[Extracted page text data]
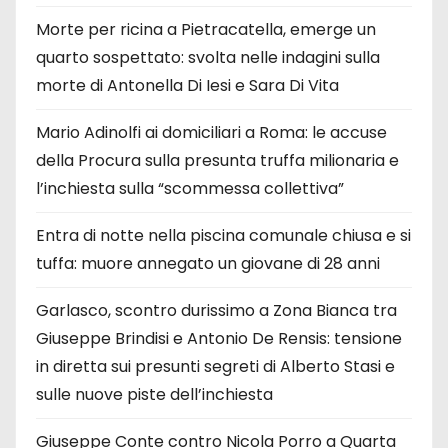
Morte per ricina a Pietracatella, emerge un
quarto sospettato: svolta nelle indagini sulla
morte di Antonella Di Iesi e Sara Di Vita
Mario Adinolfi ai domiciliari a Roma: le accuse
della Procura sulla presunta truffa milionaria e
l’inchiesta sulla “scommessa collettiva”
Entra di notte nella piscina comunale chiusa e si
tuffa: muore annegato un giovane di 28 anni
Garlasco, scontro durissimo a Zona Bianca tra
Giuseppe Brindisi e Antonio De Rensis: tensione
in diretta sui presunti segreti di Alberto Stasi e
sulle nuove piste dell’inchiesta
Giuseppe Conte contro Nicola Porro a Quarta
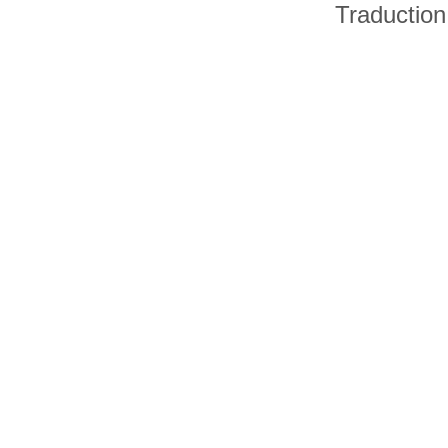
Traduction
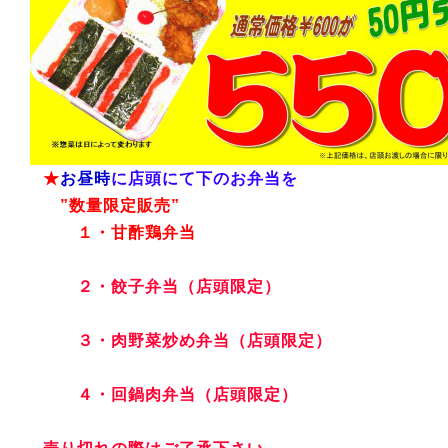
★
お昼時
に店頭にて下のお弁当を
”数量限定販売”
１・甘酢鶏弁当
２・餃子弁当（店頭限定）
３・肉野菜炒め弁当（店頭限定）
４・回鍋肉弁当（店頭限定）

# ACTION ITEM
If an entry holds a picture, leave the picture out and repeat the rest exactly.

# WRITTEN SOLUTION
Morte per ricina a Pietracatella, emerge un
quarto sospettato: svolta nelle indagini sulla
morte di Antonella Di Iesi e Sara Di Vita
Mario Adinolfi ai domiciliari a Roma: le accuse
della Procura sulla presunta truffa milionaria e
l’inchiesta sulla “scommessa collettiva”
Entra di notte nella piscina comunale chiusa e si
tuffa: muore annegato un giovane di 28 anni
Garlasco, scontro durissimo a Zona Bianca tra
Giuseppe Brindisi e Antonio De Rensis: tensione
in diretta sui presunti segreti di Alberto Stasi e
sulle nuove piste dell’inchiesta
Giuseppe Conte contro Nicola Porro a Quarta
Traduction
★
お昼時
に店頭にて下のお弁当を
”数量限定販売”
１・甘酢鶏弁当
２・餃子弁当（店頭限定）
３・肉野菜炒め弁当（店頭限定）
４・回鍋肉弁当（店頭限定）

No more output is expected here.